Свенсон подтолкнул конверт и моментально
вскочил.
— Спасибо, — только и произнес он перед тем,
как исчезнуть.
* * *
Дурвуду Кейблу потребовалось чуть больше
получаса, чтобы умело дискредитировать смехотворные потуги обвинения
выторговать миллионы семье человека, который вполне сознательно курил тридцать
пять лет. Этот суд мало чем отличается от примитивного грабежа.

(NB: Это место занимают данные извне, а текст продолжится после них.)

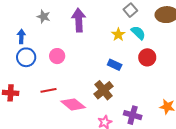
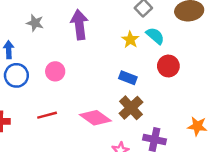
brown cross: (104, 90) -> (131, 108), moved
pink diamond: (73, 104) -> (95, 118), moved

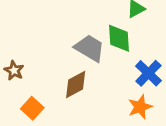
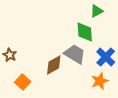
gray trapezoid: (90, 48) -> (75, 54), moved

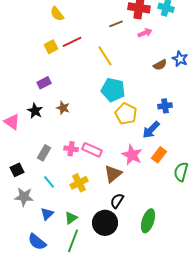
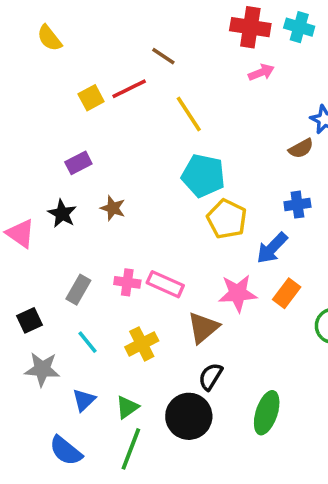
yellow semicircle: (57, 14) -> (49, 38), moved
brown line: (116, 24) -> (163, 56), moved, turned 56
brown semicircle: (160, 65) -> (301, 148), moved
pink star: (132, 155) -> (238, 293), turned -30

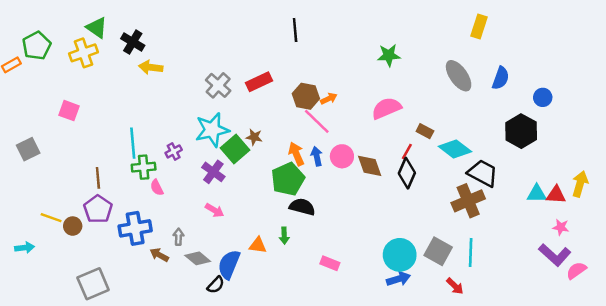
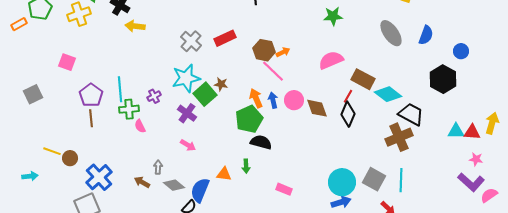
brown rectangle: (425, 131) -> (363, 79), size x1.6
purple pentagon: (98, 209) -> (91, 95), moved
blue cross: (135, 228) -> (99, 177), moved, turned -32

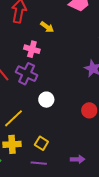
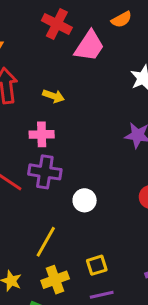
yellow square: (41, 143) -> (97, 265), turned -32

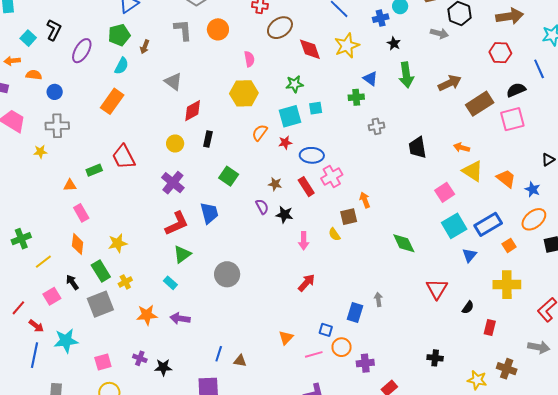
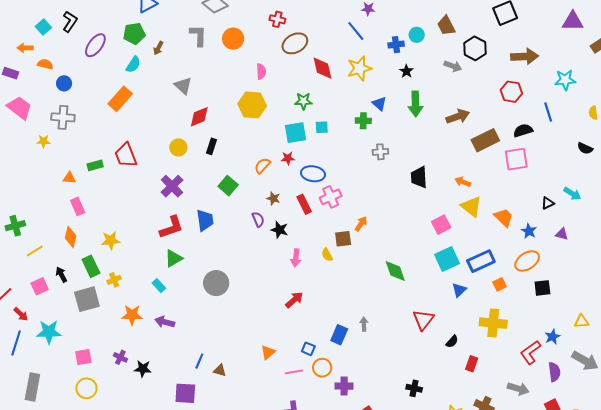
orange semicircle: (260, 133) -> (262, 166), moved
orange arrow: (365, 200) -> (361, 224), turned 49

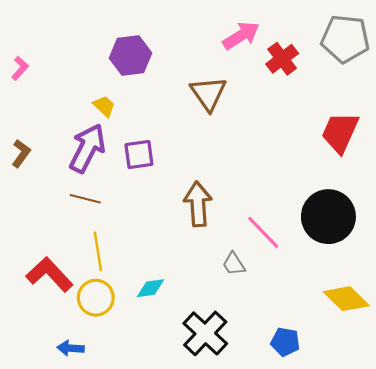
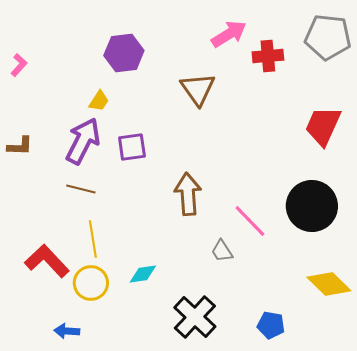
red cross: (282, 59) -> (268, 56), turned 32
yellow trapezoid: (104, 106) -> (99, 101), turned 80
brown L-shape: (21, 153) -> (20, 146), turned 56

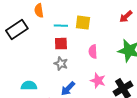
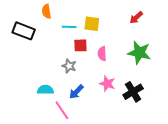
black rectangle: (17, 30) -> (24, 31), turned 55
red square: (61, 44) -> (80, 45), moved
cyan semicircle: (29, 86) -> (45, 90), moved

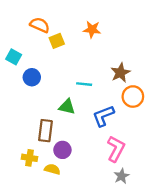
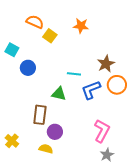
yellow square: (57, 41) -> (50, 36), turned -32
blue L-shape: (103, 116) -> (91, 90), moved
yellow cross: (30, 158) -> (12, 141), moved, turned 32

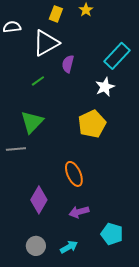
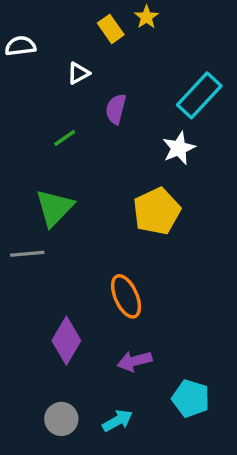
yellow rectangle: (56, 14) -> (111, 29), moved, turned -56
white triangle: (46, 43) -> (78, 73), size x0.5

Что больше всего не нравилось Кейблу в
поведении команды обвинителей, так это то, что они намеренно уводят внимание от
Джекоба Вуда и его привычек и ввергают суд в эмоциональные дебаты о детском
курении. Какое отношение имеет Джекоб Вуд к сегодняшней рекламе табачных
изделий? Нет ни грана доказательств, что покойный мистер Вуд испытывал на себе
влияние какой-то рекламной кампании. Он начал курить, потому что сам так решил.
Зачем приплетать сюда детей? Да чтобы выдавить
слезу, вот зачем. Мы ведь остро реагируем, когда нам кажется, что наших детей
обижают или манипулируют ими. И чтобы убедить вас, уважаемые присяжные, отдать
вдове целое состояние, ее адвокаты должны прежде всего спровоцировать вашу
гневную реакцию. Кейбл искусно апеллировал к чувству справедливости присяжных,
призывал их руководствоваться фактами, а не эмоциями. Когда он заканчивал свою
речь, внимание всего жюри было буквально приковано к нему.
После того как Кейбл сел на место, судья
Харкин сказал, обращаясь к присяжным:
— Леди и джентльмены, теперь дело в ваших
руках. Предлагаю вам выбрать нового председателя вместо мистера Граймза,
которому, как мне сообщили, уже гораздо лучше. В прошлом перерыве я беседовал с
его женой, и она сказала, что он еще слаб, но врачи обещают полное выздоровление.
Если вам нужно будет поговорить со мной, пожалуйста, уведомьте об этом мадам
куратора. Остальные инструкции вам вручат в комнате присяжных. Желаю удачи.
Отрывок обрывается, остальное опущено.